Сочинения - стр. 204
– Граф! Вы обманули меня! Никакого замка нет! Куда вы меня завели?
Тогда и граф остановил лошадь и отвечал мне тихим, задушевным голосом, который порою он умел находить в себе:
– Да, я тебя обманул. Замка нет.
Все мое тело похолодело, руки задрожали, и, бросая свою лошадь прямо на графа, готовый схватиться с ним на поединке, в этой глухой, безлюдной долине, в час первых теней, я закричал:
– Зачем ты это сделал? Что тебе было надо? Отвечай, потому что иначе я убью тебя!
Граф возразил мне очень спокойно:
– Ruprechte, insanis! Ты безумствуешь, Рупрехт! Сначала выслушай, а потом угрожай. Я узнал, что Фома назначил второй допрос на этот вечер. Сколько я ни старался, я не мог изменить такого решения! Я не сомневался, что ты, если бы остался в монастыре, совершил бы какой-нибудь безумный поступок и тем погубил бы все дело. Я решил увезти тебя на время, чтобы спасти и тебя, и твою возлюбленную.
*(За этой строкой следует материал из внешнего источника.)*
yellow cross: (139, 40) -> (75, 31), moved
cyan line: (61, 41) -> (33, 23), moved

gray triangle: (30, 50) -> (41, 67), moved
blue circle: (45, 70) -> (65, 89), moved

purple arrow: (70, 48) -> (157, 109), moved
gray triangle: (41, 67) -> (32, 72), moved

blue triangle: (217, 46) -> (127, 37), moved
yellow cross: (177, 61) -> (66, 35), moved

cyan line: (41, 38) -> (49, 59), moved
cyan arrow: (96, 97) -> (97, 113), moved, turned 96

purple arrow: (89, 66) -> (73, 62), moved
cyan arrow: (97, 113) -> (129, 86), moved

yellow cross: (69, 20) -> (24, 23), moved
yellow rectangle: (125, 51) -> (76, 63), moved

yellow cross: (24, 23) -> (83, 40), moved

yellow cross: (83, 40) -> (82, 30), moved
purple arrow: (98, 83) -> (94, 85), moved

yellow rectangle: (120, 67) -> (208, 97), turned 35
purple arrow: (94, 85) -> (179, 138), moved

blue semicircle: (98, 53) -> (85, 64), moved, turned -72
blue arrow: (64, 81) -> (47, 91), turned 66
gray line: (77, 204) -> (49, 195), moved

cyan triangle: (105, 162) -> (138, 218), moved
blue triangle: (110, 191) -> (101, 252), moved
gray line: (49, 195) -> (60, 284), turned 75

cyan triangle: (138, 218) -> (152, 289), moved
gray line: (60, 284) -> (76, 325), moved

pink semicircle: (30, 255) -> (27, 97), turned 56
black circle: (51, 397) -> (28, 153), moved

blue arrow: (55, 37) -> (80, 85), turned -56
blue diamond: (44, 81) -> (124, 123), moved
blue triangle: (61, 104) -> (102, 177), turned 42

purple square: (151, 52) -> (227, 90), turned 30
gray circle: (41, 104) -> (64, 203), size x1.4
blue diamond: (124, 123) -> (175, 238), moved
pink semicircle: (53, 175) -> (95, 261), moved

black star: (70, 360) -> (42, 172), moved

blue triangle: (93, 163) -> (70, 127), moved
– Как! – переспросил я. – Второй допрос назначен на этот вечер? Значит, он совершается сейчас? Но ведь этот допрос – с пристрастием! Значит, Ренату пытают сейчас, а я от нее далеко, здесь, здесь, здесь, – в поле, и не могу даже откликнуться на ее стоны!
Тут порыв ярости покинул меня, и я, соскочив с коня, бросился ничком на влажные от вечерней росы камни, прижался к ним щекою, и еще раз слезы полились из моих глаз неудержно, так как у меня, как у женщины или ребенка, не было в ту минуту другого оружия для борьбы с судьбою. Мне представился весь ужас, какой должна была переживать в тот миг Рената, представилось, как грубый палач мнет, терзает и калечит драгоценное для меня тело Ренаты, представились ее беспомощные стоны и отчаянные взоры, тщетно ищущие помощи или сочувственных глаз и встречающие лишь зверские лица судей, – и у меня от ужаса и скорби захватило дух. Лежа на темной земле, я рыдал безнадежно, и в тот миг искренно хотел одного: быть с Ренатою рядом, предать свое тело всем истязаниям, каким подвергали ее, – и мне казалось чудовищным и нелепым, что я не испытываю боли, когда она изнемогает от страданий.
Между тем граф спешился также, сел близ меня на землю и, тоже видя во мне как бы дитя, стал ласково меня успокаивать. Он самым убедительным образом уверял меня, что я не должен так пугаться пытки, отвратить которой мы не могли, так как очень многие люди переносят ее без вреда для своего здоровья. Сам граф знавал одного алхимика, которого неверные, в Мостаре, подвергали пытке тридцать раз и даже сажали на кол, надеясь выведать от него тайну философского камня, будто бы ему известную, и который, однако, дожил до глубокой старости. Притом, по словам графа, в этот первый день не могло угрожать Ренате никаких особых истязаний; самое большее, чему могла она подвергнуться, это – вывиху на дыбе ручных суставов, которые палач сам сумеет немедленно вправить. Не забыл граф привести мне в утешение и несколько цитат из Аннея Сенеки – философа, указывающего, как благодетельно для человека переносить физические страдания.